# Libraries For NER Task

This notebook explores the Hugging Face Transformers and Flair libraries for the **named entity recognition (NER) task** using the [annotated NER corpus](https://www.kaggle.com/datasets/abhinavwalia95/entity-annotated-corpus) dataset.

## Setup

First, let's prepare the data by transforming it into a list of sentences, which we'll feed as input to the models. These steps were previously explained and performed in last week's exploratory data analysis (EDA) notebook.

In [1]:
import pandas as pd

# Load the dataset
ner_dataset = pd.read_csv('/Users/julia/Datasets/ner_corpus/ner_dataset.csv', 
    encoding='latin1', on_bad_lines='warn', low_memory=False)

# Train-test split
train = ner_dataset[:838862]
test = ner_dataset[838862:]

# Define a function to perform data processing steps
def process_data(df):

    df_prepared = df.fillna(method='ffill', axis=0)
    df_prepared['Sentence #'] = df_prepared['Sentence #'].str.replace('Sentence: ', '')
    df_prepared['Sentence #'] = df_prepared['Sentence #'].astype(int)

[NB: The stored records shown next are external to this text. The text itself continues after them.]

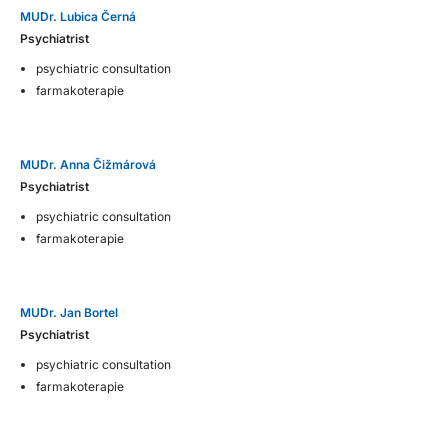
MUDr. Lubica Černá
Psychiatrist
psychiatric consultation
farmakoterapie
MUDr. Anna Čižmárová
Psychiatrist
psychiatric consultation
farmakoterapie
MUDr. Jan Bortel
Psychiatrist
psychiatric consultation
farmakoterapie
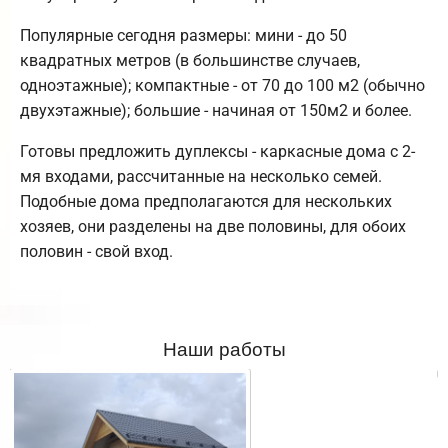
Популярные сегодня размеры: мини - до 50
квадратных метров (в большинстве случаев,
одноэтажные); компактные - от 70 до 100 м2 (обычно
двухэтажные); большие - начиная от 150м2 и более.
Готовы предложить дуплексы - каркасные дома с 2-
мя входами, рассчитанные на несколько семей.
Подобные дома предполагаются для нескольких
хозяев, они разделены на две половины, для обоих
половин - свой вход.
Наши работы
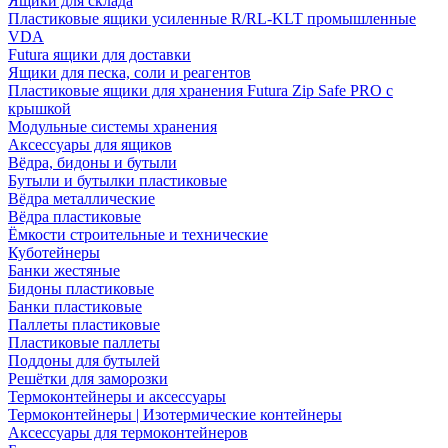
Ящики для склада
Пластиковые ящики усиленные R/RL-KLT промышленные
VDA
Futura ящики для доставки
Ящики для песка, соли и реагентов
Пластиковые ящики для хранения Futura Zip Safe PRO с
крышкой
Модульные системы хранения
Аксессуары для ящиков
Вёдра, бидоны и бутыли
Бутыли и бутылки пластиковые
Вёдра металлические
Вёдра пластиковые
Ёмкости строительные и технические
Куботейнеры
Банки жестяные
Бидоны пластиковые
Банки пластиковые
Паллеты пластиковые
Пластиковые паллеты
Поддоны для бутылей
Решётки для заморозки
Термоконтейнеры и аксессуары
Термоконтейнеры | Изотермические контейнеры
Аксессуары для термоконтейнеров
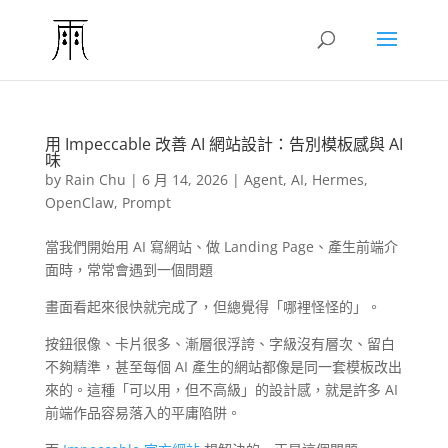
用 Impeccable 改善 AI 網站設計：告別模板感與 AI
味
by
Rain Chu
|
6 月 14, 2026
|
Agent
,
AI
,
Hermes
,
OpenClaw
,
Prompt
當我們開始用 AI 寫網站、做 Landing Page、產生前端介
面時，常常會遇到一個問題
畫面看起來很快就完成了，但總覺得「哪裡怪怪的」。
按鈕很像、卡片很多、漸層很浮誇、字級沒有層次、留白
不夠精準，甚至每個 AI 產生的網站都像是同一套模板改出
來的。這種「可以用，但不高級」的設計感，就是許多 AI
前端作品容易落入的平庸陷阱。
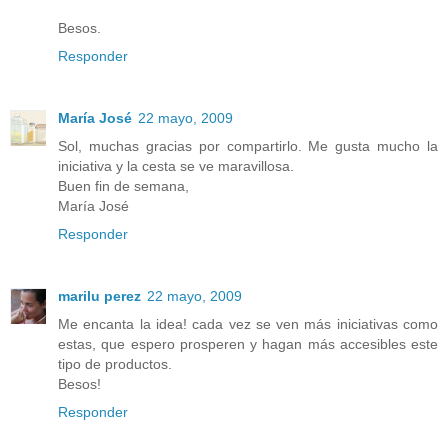
Besos.
Responder
María José
22 mayo, 2009
Sol, muchas gracias por compartirlo. Me gusta mucho la
iniciativa y la cesta se ve maravillosa.
Buen fin de semana,
María José
Responder
marilu perez
22 mayo, 2009
Me encanta la idea! cada vez se ven más iniciativas como
estas, que espero prosperen y hagan más accesibles este
tipo de productos.
Besos!
Responder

    sentences = df_prepared.groupby('Sentence #')['Word'].apply(lambda x: ' '.join(x))
    sentences = sentences.str.replace(' .', '.', regex=False)
    sentence_list = sentences.tolist()

    return sentence_list

# Process data for the training set
train_list = process_data(train)

`train_list` is a list of sentences. Let's print the first five:

In [2]:
train_list[0:5]

['Thousands of demonstrators have marched through London to protest the war in Iraq and demand the withdrawal of British troops from that country.',
 'Families of soldiers killed in the conflict joined the protesters who carried banners with such slogans as " Bush Number One Terrorist " and " Stop the Bombings. "',
 'They marched from the Houses of Parliament to a rally in Hyde Park.',
 'Police put the number of marchers at 10,000 while organizers claimed it was 1,00,000.',
 "The protest comes on the eve of the annual conference of Britain 's ruling Labor Party in the southern English seaside resort of Brighton."]

## Hugging Face & Flair

In this section, we'll compare the **usage and performance of Hugging Face compared to Flair**, to help us select a library to use for establishing a model baseline. Note that at this point, we are not training or fine-tuning any models yet — we're simply running models in inference mode.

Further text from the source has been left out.